Two interesting things I've run across in that vein that are starting to move procedural-audio stuff onto the web platform:

* http://charlie-roberts.com/gibber/info/?page_id=6

* http://www.bfxr.net/

There are already quite a few interactive-synth type apps on mobile, so mobile devices can do it, hardware-wise. They're just currently mostly apps rather than web apps. But if you can do DSP in Dalvik, which isn't really a speed demon, I don't see why you can't do it in V8.

Edit: oops, the 2nd one is in Flash rather than JS. Take it instead then as example of the stuff that would be nice to not have to do in Flash...

kevingadd · on Feb 6, 2014

Your argument for the superiority of the Web Audio API seems to be 'it's like Core Audio', and you seem to argue that WebGL is great just because it's like OpenGL. What actually supports this argument? Would you be a big fan of WebDirect3D just because it was exactly like Direct3D? After all, virtually all Windows games and many windows desktop apps use Direct3D, so it must be the best. 3D games on Linux use OpenGL so it must be the best. If you're going to argue that it's good to base web APIs on existing native APIs, why not OpenAL -> WebAL, like OpenGL -> WebGL?

Specs need to be evaluated on the merits. The merits for the Web Audio API at time of release:

* Huge

* Poorly-specified (the API originally specified two ways to load sounds, the simplest of which blocked the main thread for the entire decode! very webby. Spec was full of race conditions from day 1 and some of them still aren't fixed.)

* Poorly-tested

* Large, obvious functionality gaps (you can't pause playback of sounds! you can't stitch buffers together! you can't do playback of synthesized audio at rates other than the context rate!)

* Incompatible with existing <audio>-based code (thanks to inventing a new, inferior way for loading audio assets), making all your audio code instantly browser-specific

* Large enough in scope to be difficult to implement from scratch, even given a good specification (which was lacking)

* A set of shiny, interesting DSP/filter chain features, like convolution and delay and HRTF panning and so on, useful for specific applications

* Basic support for playback and mixing roughly on par with that previously offered by <audio>, minus some feature gaps

The merits for the old Mozilla audio data API at the time of Web Audio's release:

* Extends the <audio> element's API to add support for a couple specific features that solve an actual problem

* Narrow scope means that existing audio code remains cross-browser compatible as long as it does not use this specific API

* The specific features are simple enough to trivially implement in other browsers

You keep making insane leaps like 'Web Audio is good because it's like Core Audio' and 'Mozilla wants you to write DSPs in JavaScript because ... ????' even though there's no coherent logic behind them and there's no evidence to actually support these things. A way to synthesize audio in JavaScript does not prevent the introduction of an API for hardware DSP mixing or whatever random oddball feature you want; quite the opposite: it allows you to introduce those new APIs while offering cross-browser compatible polyfills based on the older API. The web platform has been built on incremental improvement and graceful degradation.

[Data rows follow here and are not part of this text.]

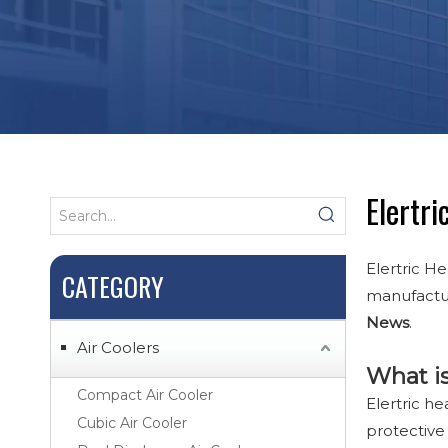
Elertri
Elertric He
CATEGORY
manufactur
News
.
Air Coolers
What is
Compact Air Cooler
Elertric he
Cubic Air Cooler
protective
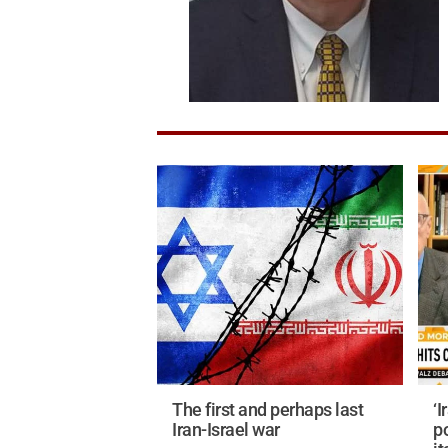
The first and perhaps last
‘I
Iran-Israel war
p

P.S. Even if the Web Audio API were not complete horseshit at the point of its introduction, when it was introduced the Chrome team had sat on their asses for multiple versions, shipping a completely broken implementation of <audio> in their browser while other vendors (even Microsoft!) had support that worked well enough for playing sound effects in games. It's no coincidence that web developers were FORCED to adopt Google's new proprietary API when the only alternative was games that crashed tabs and barely made sound at all.

cromwellian · on Feb 6, 2014

Isn't the point of introducing something actually getting it fixed from feedback in the WG? So you're complaint is, someone introduced a draft of an idea with a prototype implementation, and you're pissed it wasn't perfect the first time around?

Calling something someone worked on, who happens to be a domain expert, "horseshit" seems a little extreme don't you think? Were not most of the initial problems resolved by WG feedback or not? If yes, they hurray, the WG fulfilled it's purpose. If every feature arrived complete with no problems, there's be little need for a WG, emphasis on the 'W'.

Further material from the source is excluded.